この判決に対して国は、「その時代の科学的知見、技術水準に対応し、省令の制定など必要な対策を講じてきた。その結果、昭和54年には295人いた新規有所見者が平成17年には4人に激減し、対策の効果が出ている」等を主な理由として控訴した。しかし、新規有所見者とは、在職者のみを対象にした定期健診で新規にじん肺と診断された患者のみの数であり、トンネル建設労働者の多くは、短期間に入職・離職を繰り返す渡り坑夫であり、定期健診を受診できる者は少ないのが実態である。
じん肺は、粉じん職場離職後も進行する疾病であり、離職後長期間を経過してから発症する者も少なくない。
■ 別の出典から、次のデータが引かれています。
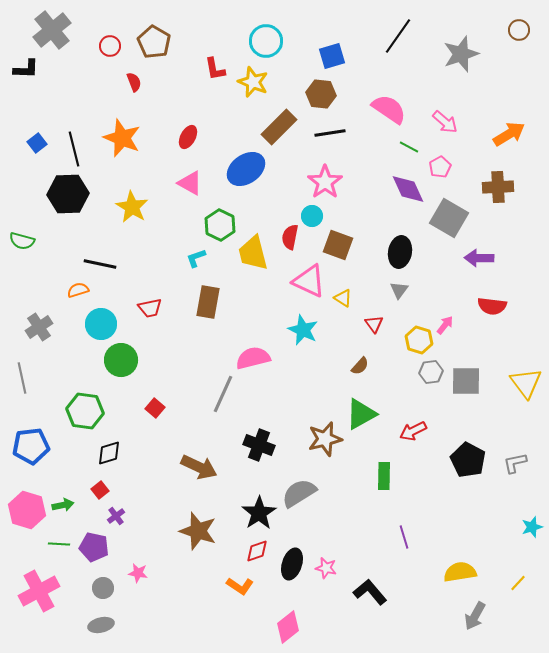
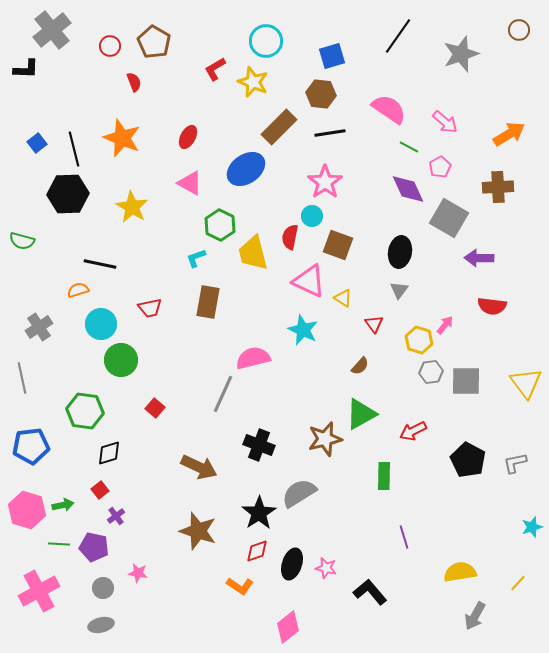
red L-shape at (215, 69): rotated 70 degrees clockwise
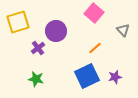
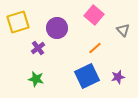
pink square: moved 2 px down
purple circle: moved 1 px right, 3 px up
purple star: moved 3 px right
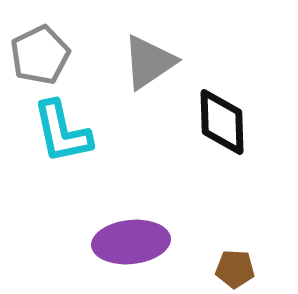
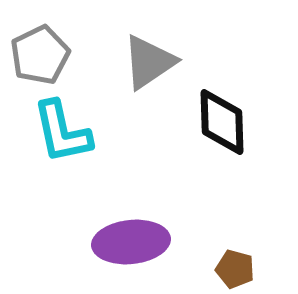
brown pentagon: rotated 12 degrees clockwise
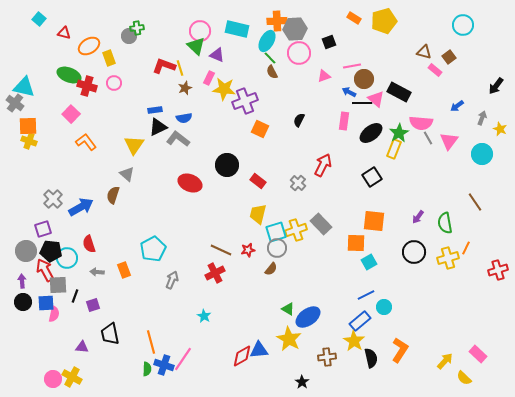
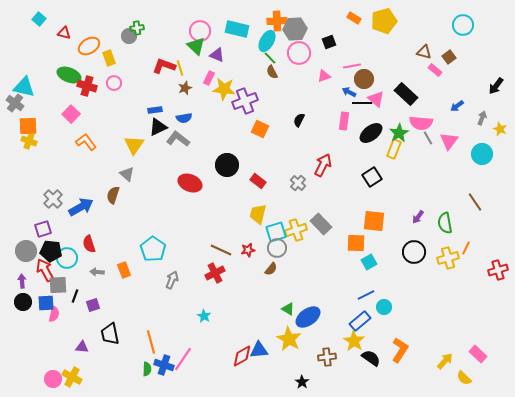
black rectangle at (399, 92): moved 7 px right, 2 px down; rotated 15 degrees clockwise
cyan pentagon at (153, 249): rotated 10 degrees counterclockwise
black semicircle at (371, 358): rotated 42 degrees counterclockwise
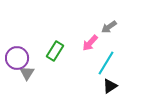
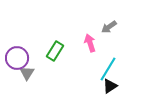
pink arrow: rotated 120 degrees clockwise
cyan line: moved 2 px right, 6 px down
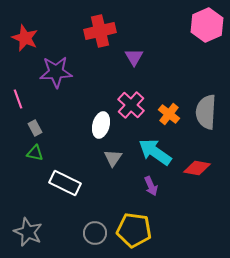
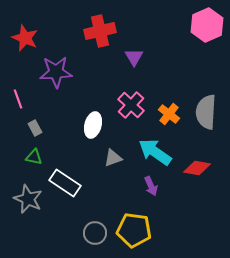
white ellipse: moved 8 px left
green triangle: moved 1 px left, 4 px down
gray triangle: rotated 36 degrees clockwise
white rectangle: rotated 8 degrees clockwise
gray star: moved 33 px up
したがって、随時申請者も対象とするのは当然のことである。
事実、旧労働省労働基準局長が発出した平成12年12月26日付け基発第768号「ずい道等建設工事における粉じん対策の推進について」では、「ずい道等建設工事においては、今なお、じん肺有所見者の発生率が高いことなど粉じん障害の防止への一層の取組が求められるところであり」と通達の目的が明示されており、これは控訴理由と矛盾するものである。
ちなみに、随時申請者も含めると平成16年度に認定されたトンネル建設労働者の有所見者数は363名、要療養者数は146名になる。
じん肺被災者の救済とじん肺根絶に関しては、全国22都道府県議会において採択されている。また、同趣旨の賛同署名については、350名の衆・参議院の国会議員から署名が寄せられる等、じん肺根絶の世論は大きく形成され、司法判断も含めてトンネルじん肺問題の全面解決の機は熟してきているものと確信している。
ついては、貴議会において、次の事項を内容とした意見書を国に提出されたい。
- トンネル建設現場において、定期的な粉じん測定及び測定結果の評価を義務づけること。
- トンネル建設現場において、坑内労働者が粉じんに暴露される時間を短縮・規制すること。